Deux autres principaux projets visent à renforcer les atouts du port de Riga et à pallier ses principales limites. D'une part, un nouveau terminal de vrac sec est en construction sur l'île de Kundziņsala et entrera en service en 2014, offrant une nouvelle capacité de 2,8 millions de tonnes par an. D'autre part, le principal projet de développement, d'une tout autre ampleur, concerne la rive gauche. La rive droite de la Daugava concentre en effet les trafics, ce qui la place face à de nouveaux problèmes: l’augmentation des volumes de fret a provoqué un débat sur l’opportunité d’accroître l’efficacité des terminaux existants afin de pouvoir concurrencer les ports voisins. L’un des principaux problèmes du port est sa proximité du centre-ville. De ce fait, il est impossible d’étendre le territoire portuaire. Par ailleurs, les nuisances sonores et la pollution provenant de l’exploitation des terminaux sont multiples. Cela a conduit l’autorité portuaire à poursuivre un projet de développement à Krievu sala, sur la rive gauche, dans le but d’y transférer certaines activités. Après trois ans de discussions et poursuites judiciaires, le projet a été approuvé en 2011 et la première tranche, dédiée au vrac sec, est actuellement en phase de construction. À terme, cette extension à l’écart de la ville permettra au port de Riga de manutentionner 22 millions de tonnes supplémentaires chaque année.
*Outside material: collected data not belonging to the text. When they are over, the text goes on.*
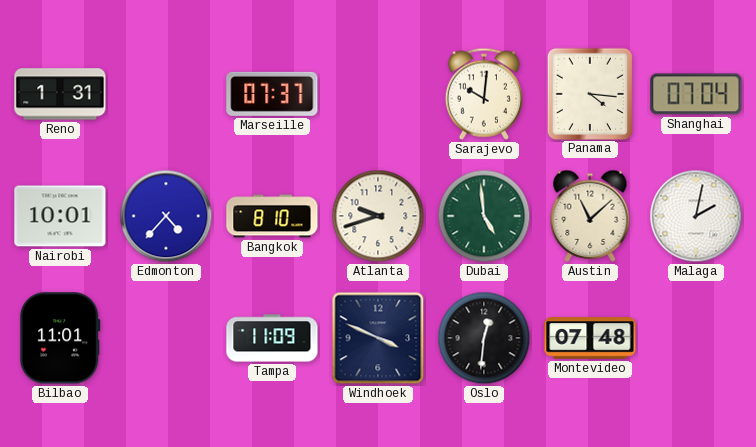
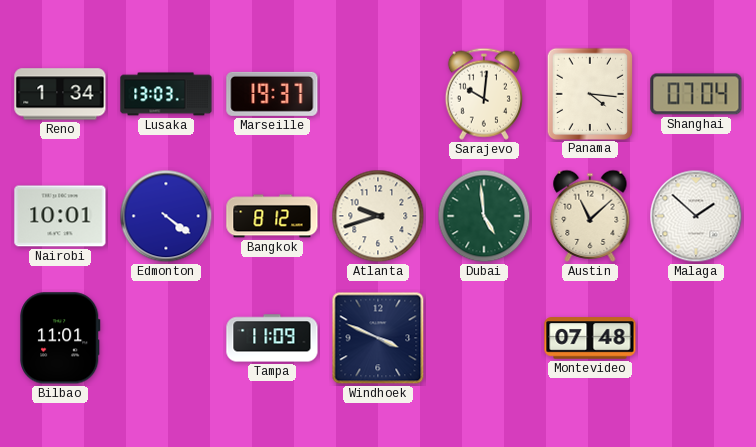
Reno: 1:31 -> 1:34
Lusaka: none -> 13:03
Marseille: 07:37 -> 19:37
Edmonton: 4:37 -> 4:21
Bangkok: 8:10 -> 8:12
Malaga: 2:02 -> 1:52
Oslo: 12:31 -> none
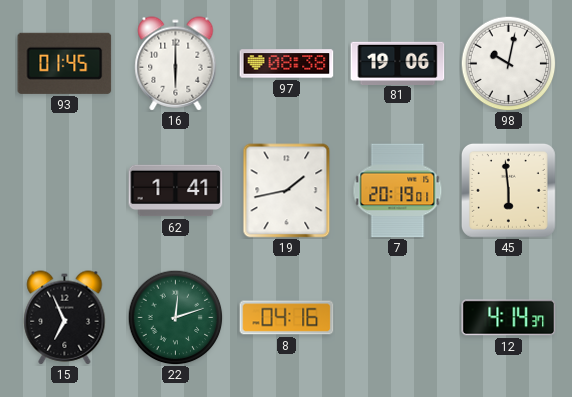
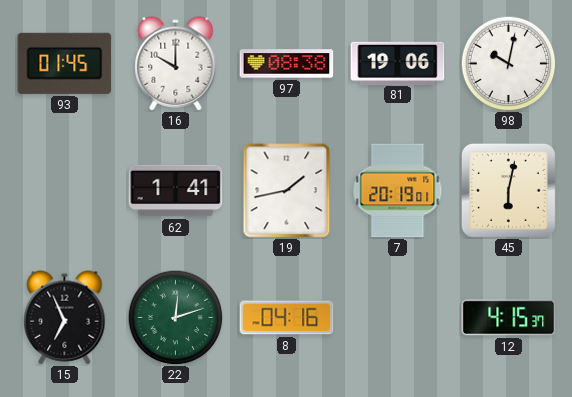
16: 6:00 -> 10:00
45: 5:59 -> 6:02
12: 4:14 -> 4:15
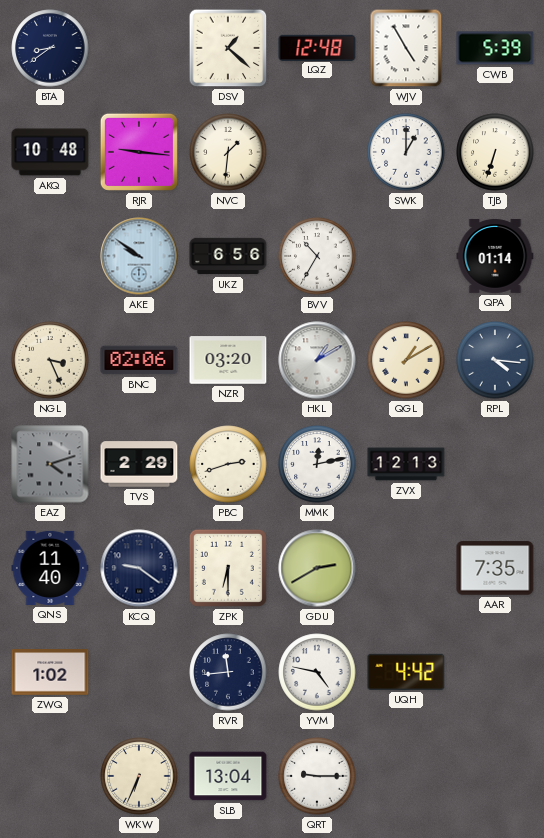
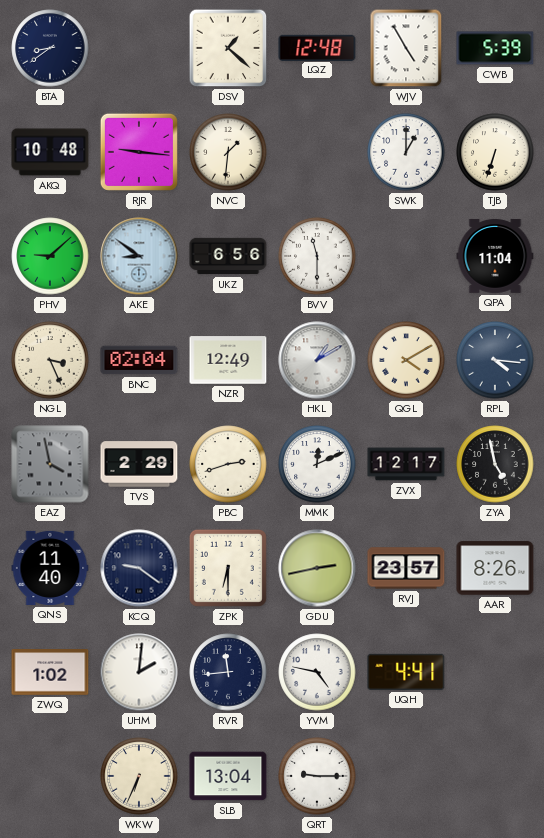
PHV: none -> 9:08
AKE: 9:51 -> 8:51
BVV: 10:35 -> 11:30
QPA: 01:14 -> 11:04
BNC: 02:06 -> 02:04
NZR: 03:20 -> 12:49
QGL: 1:10 -> 4:10
EAZ: 4:12 -> 3:58
MMK: 12:13 -> 12:11
ZVX: 12:13 -> 12:17
ZYA: none -> 4:58
GDU: 2:40 -> 2:43
RVJ: none -> 23:57
AAR: 7:35 -> 8:26
UHM: none -> 2:01
UQH: 4:42 -> 4:41
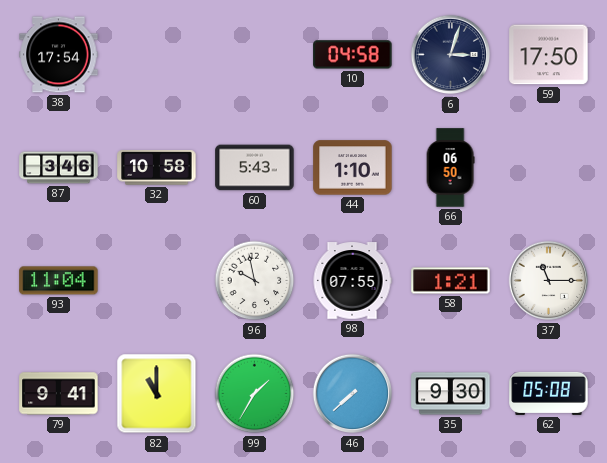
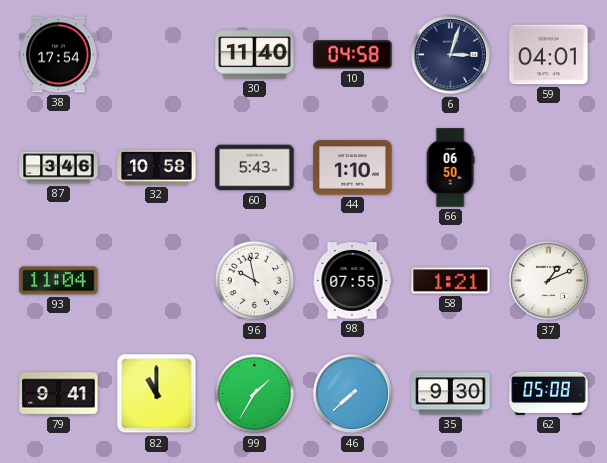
30: none -> 11:40
59: 17:50 -> 04:01
37: 11:15 -> 1:11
Qui plus est, environ 2.000 personnes seront impliquées dans la mise en œuvre du projet de Krievu sala.
D’autres projets visent à renforcer la place portuaire de la capitale lettone, notamment la construction d’un terminal GNL et d’un terminal pétrolier à Bolderāja, en aval de la rive gauche de la Daugava. Si ces projets d’infrastructures sont indispensables pour mettre en avant un réel potentiel de développement, celui-ci impose toutefois une réflexion sur la gouvernance du port, mais aussi sur celle du binôme ville-port, surtout dans ce cadre particulier qui est celui d’une capitale.
Notes :
[1] Dans les ports, on fait généralement la distinction entre infrastructure (quais, bassins, routes, digues…) et superstructures, ces dernières correspondant principalement aux installations nécessaires aux opérations de manutentions (grues, portiques, terminaux…).
[2] Dans un port foncier (ou Landlord Port), l’autorité portuaire est responsable de l’orientation stratégique de l’installation, gère le domaine patrimonial, réalise les infrastructures et distribue les concessions.
[3] Le navire roulier est conçu pour le chargement et le déchargement rapide par roulage de véhicules.
[4] Nicolas Escach & Arnaud Serry, «Les ports de la mer Baltique entre mondialisation des échanges et régionalisation réticulaire», Géoconfluence, http://geoconfluences.ens-lyon.fr/doc/transv/Mobil/MobilScient7.html.
[5] L'équivalent vingt pieds ou EVP est l’unité de mesure des conteneurs qui regroupe à la fois les conteneurs de 20 pieds et de 40 pieds. On l'utilise pour simplifier le calcul du volume de conteneurs dans un terminal ou dans un navire.
Vignette : Kundziņsala. Source: Arnaud Serry
* Maître de conférence en géographie, Université d’Orléans.